▶ ABOUT THIS EXERCISE: Pull out each line of the records holding the string "equipment".

....

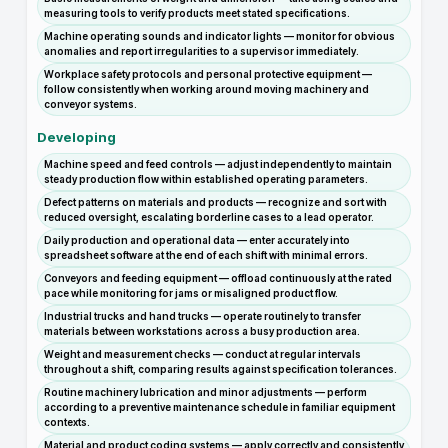
measuring tools to verify products meet stated specifications.
Machine operating sounds and indicator lights — monitor for obvious
anomalies and report irregularities to a supervisor immediately.
Workplace safety protocols and personal protective equipment —
follow consistently when working around moving machinery and
conveyor systems.
Developing
Machine speed and feed controls — adjust independently to maintain
steady production flow within established operating parameters.
Defect patterns on materials and products — recognize and sort with
reduced oversight, escalating borderline cases to a lead operator.
Daily production and operational data — enter accurately into
spreadsheet software at the end of each shift with minimal errors.
Conveyors and feeding equipment — offload continuously at the rated
pace while monitoring for jams or misaligned product flow.
Industrial trucks and hand trucks — operate routinely to transfer
materials between workstations across a busy production area.
Weight and measurement checks — conduct at regular intervals
throughout a shift, comparing results against specification tolerances.
Routine machinery lubrication and minor adjustments — perform
according to a preventive maintenance schedule in familiar equipment
contexts.
Material and product coding systems — apply correctly and consistently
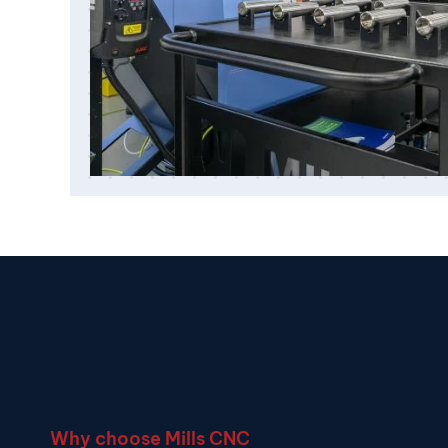
Why choose Mills CNC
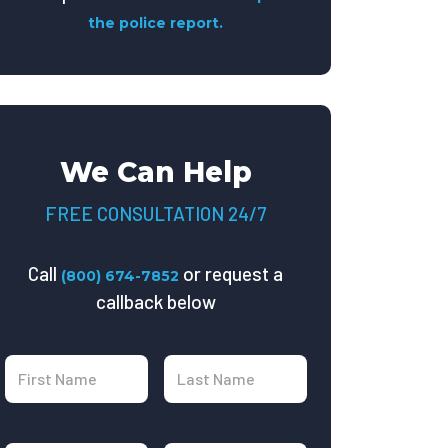
the police report.
We Can Help
FREE CONSULTATION 24/7
Call
or request a
(800) 674-7852
callback below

....

▶ OUTPUT FOR THIS EXERCISE:
Workplace safety protocols and personal protective equipment —
Conveyors and feeding equipment — offload continuously at the rated
according to a preventive maintenance schedule in familiar equipment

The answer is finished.